Would you retype, word for word, the line with "mail@tkanirukodelie.ru" and each line after it to the end of the entries below, leaving the pictures out?

____ Data

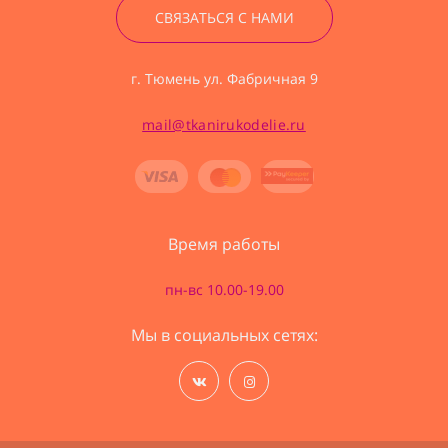
СВЯЗАТЬСЯ С НАМИ
г. Тюмень ул. Фабричная 9
mail@tkanirukodelie.ru
Время работы
пн-вс 10.00-19.00
Мы в социальных сетях:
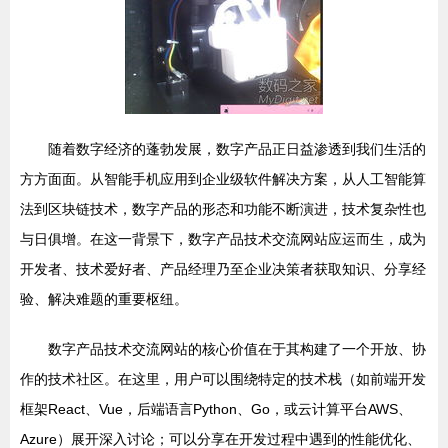
随着数字经济的蓬勃发展，数字产品正日益渗透到我们生活的
方方面面。从智能手机应用到企业级软件解决方案，从人工智能算
法到区块链技术，数字产品的形态和功能不断演进，技术复杂性也
与日俱增。在这一背景下，数字产品技术交流网站应运而生，成为
开发者、技术爱好者、产品经理乃至企业决策者获取知识、分享经
验、解决难题的重要枢纽。
数字产品技术交流网站的核心价值在于其构建了一个开放、协
作的技术社区。在这里，用户可以围绕特定的技术栈（如前端开发
框架React、Vue，后端语言Python、Go，或云计算平台AWS、
Azure）展开深入讨论；可以分享在开发过程中遇到的性能优化、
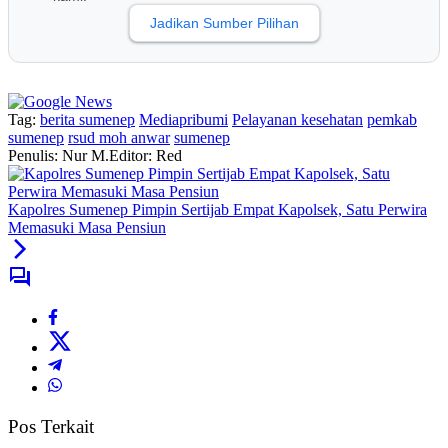
Jadikan Sumber Pilihan
Tag:
berita sumenep
Mediapribumi
Pelayanan kesehatan
pemkab
sumenep
rsud moh anwar
sumenep
Penulis: Nur M.
Editor: Red
Kapolres Sumenep Pimpin Sertijab Empat Kapolsek, Satu Perwira
Memasuki Masa Pensiun
Pos Terkait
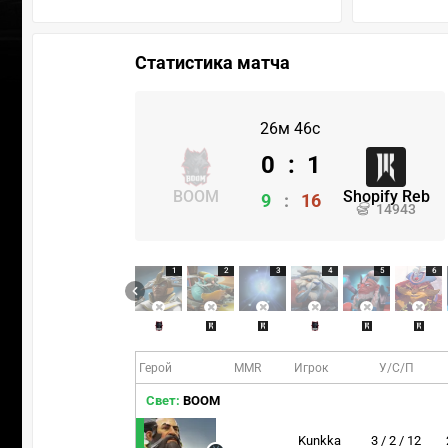
Статистика матча
26м 46с
0
:
1
BOOM
Shopify Reb
9
:
16
14943
1
2
3
4
5
6
Герой
MMR
Игрок
У/С/П
Свет:
BOOM
Kunkka
3 / 2 / 12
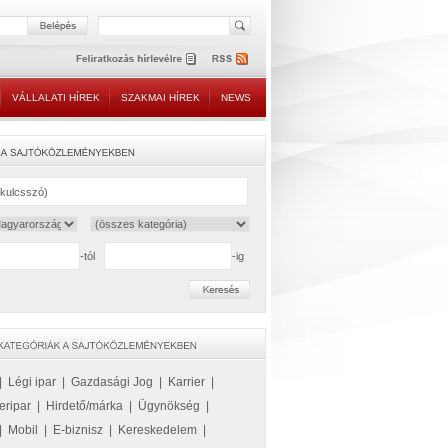
VÁLLALATI HÍREK
SZAKMAI HÍREK
NEWS
-tól
-ig
|
Légi ipar
|
Gazdasági Jog
|
Karrier
|
eripar
|
Hirdető/márka
|
Ügynökség
|
|
Mobil
|
E-biznisz
|
Kereskedelem
|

________

**Task response**
mail@tkanirukodelie.ru
Время работы
пн-вс 10.00-19.00
Мы в социальных сетях:
随着数字经济的蓬勃发展，数字产品正日益渗透到我们生活的
方方面面。从智能手机应用到企业级软件解决方案，从人工智能算
法到区块链技术，数字产品的形态和功能不断演进，技术复杂性也
与日俱增。在这一背景下，数字产品技术交流网站应运而生，成为
开发者、技术爱好者、产品经理乃至企业决策者获取知识、分享经
验、解决难题的重要枢纽。
数字产品技术交流网站的核心价值在于其构建了一个开放、协
作的技术社区。在这里，用户可以围绕特定的技术栈（如前端开发
框架React、Vue，后端语言Python、Go，或云计算平台AWS、
Azure）展开深入讨论；可以分享在开发过程中遇到的性能优化、
Jadikan Sumber Pilihan
Tag:
berita sumenep
Mediapribumi
Pelayanan kesehatan
pemkab
sumenep
rsud moh anwar
sumenep
Penulis: Nur M.
Editor: Red
Kapolres Sumenep Pimpin Sertijab Empat Kapolsek, Satu Perwira
Memasuki Masa Pensiun
Pos Terkait
Статистика матча
26м 46с
0
:
1
BOOM
Shopify Reb
9
:
16
14943
1
2
3
4
5
6
Герой
MMR
Игрок
У/С/П
Свет:
BOOM
Kunkka
3 / 2 / 12
VÁLLALATI HÍREK
SZAKMAI HÍREK
NEWS
-tól
-ig
|
Légi ipar
|
Gazdasági Jog
|
Karrier
|
eripar
|
Hirdető/márka
|
Ügynökség
|
|
Mobil
|
E-biznisz
|
Kereskedelem
|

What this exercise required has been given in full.